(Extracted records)
Segment Open
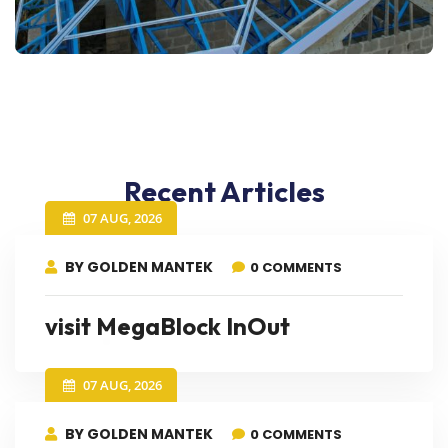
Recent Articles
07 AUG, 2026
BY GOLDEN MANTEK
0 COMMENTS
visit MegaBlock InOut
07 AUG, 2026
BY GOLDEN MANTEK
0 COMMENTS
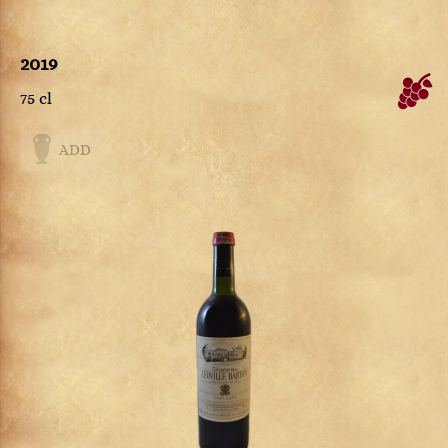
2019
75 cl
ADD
Segment Closed
Segment Open
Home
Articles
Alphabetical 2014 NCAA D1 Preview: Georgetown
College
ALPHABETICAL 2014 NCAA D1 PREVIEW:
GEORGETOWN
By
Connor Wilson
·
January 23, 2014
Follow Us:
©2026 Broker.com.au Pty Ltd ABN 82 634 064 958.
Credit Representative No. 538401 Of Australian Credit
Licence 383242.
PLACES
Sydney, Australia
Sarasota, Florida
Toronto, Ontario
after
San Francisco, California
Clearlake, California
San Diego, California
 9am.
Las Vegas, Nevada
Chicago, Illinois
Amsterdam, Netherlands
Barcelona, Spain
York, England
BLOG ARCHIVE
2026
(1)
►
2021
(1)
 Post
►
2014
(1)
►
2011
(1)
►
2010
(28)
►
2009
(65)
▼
Segment Closed
Segment Open
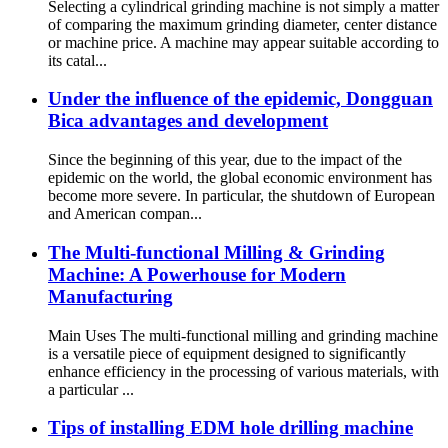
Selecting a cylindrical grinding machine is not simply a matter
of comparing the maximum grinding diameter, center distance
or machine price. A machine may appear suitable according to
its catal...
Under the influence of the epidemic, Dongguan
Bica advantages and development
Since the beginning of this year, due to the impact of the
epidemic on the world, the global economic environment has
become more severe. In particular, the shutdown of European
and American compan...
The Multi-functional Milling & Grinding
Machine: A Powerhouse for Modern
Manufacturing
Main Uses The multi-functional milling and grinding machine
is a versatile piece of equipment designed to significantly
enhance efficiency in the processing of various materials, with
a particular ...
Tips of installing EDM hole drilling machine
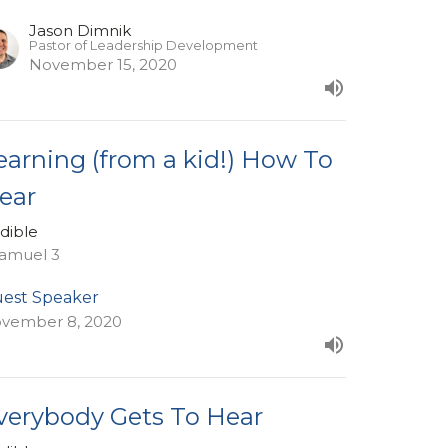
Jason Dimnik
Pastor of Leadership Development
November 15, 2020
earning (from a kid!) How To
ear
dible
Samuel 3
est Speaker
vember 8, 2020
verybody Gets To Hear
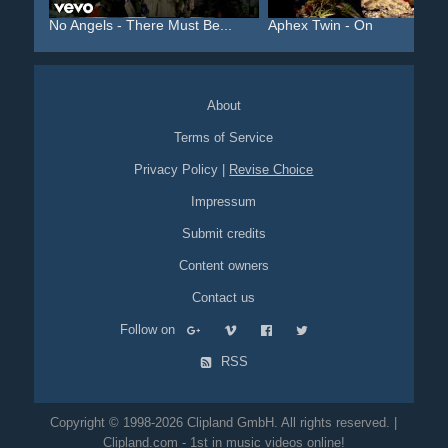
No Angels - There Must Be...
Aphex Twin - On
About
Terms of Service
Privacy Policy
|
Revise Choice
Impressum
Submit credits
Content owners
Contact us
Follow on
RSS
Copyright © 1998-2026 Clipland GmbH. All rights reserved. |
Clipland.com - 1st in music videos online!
Segment Closed
TASK PROMPT - Using the data above, retype exactly the lines from the line with "Selecting a cylindrical" to the line with "Clipland.com - 1st in music videos online!", inclusive. No pictures and nothing else.

RESPONSE TO THIS EXERCISE -
Selecting a cylindrical grinding machine is not simply a matter
of comparing the maximum grinding diameter, center distance
or machine price. A machine may appear suitable according to
its catal...
Under the influence of the epidemic, Dongguan
Bica advantages and development
Since the beginning of this year, due to the impact of the
epidemic on the world, the global economic environment has
become more severe. In particular, the shutdown of European
and American compan...
The Multi-functional Milling & Grinding
Machine: A Powerhouse for Modern
Manufacturing
Main Uses The multi-functional milling and grinding machine
is a versatile piece of equipment designed to significantly
enhance efficiency in the processing of various materials, with
a particular ...
Tips of installing EDM hole drilling machine
Jason Dimnik
Pastor of Leadership Development
November 15, 2020
earning (from a kid!) How To
ear
dible
Samuel 3
est Speaker
vember 8, 2020
verybody Gets To Hear
No Angels - There Must Be...
Aphex Twin - On
About
Terms of Service
Privacy Policy
|
Revise Choice
Impressum
Submit credits
Content owners
Contact us
Follow on
RSS
Copyright © 1998-2026 Clipland GmbH. All rights reserved. |
Clipland.com - 1st in music videos online!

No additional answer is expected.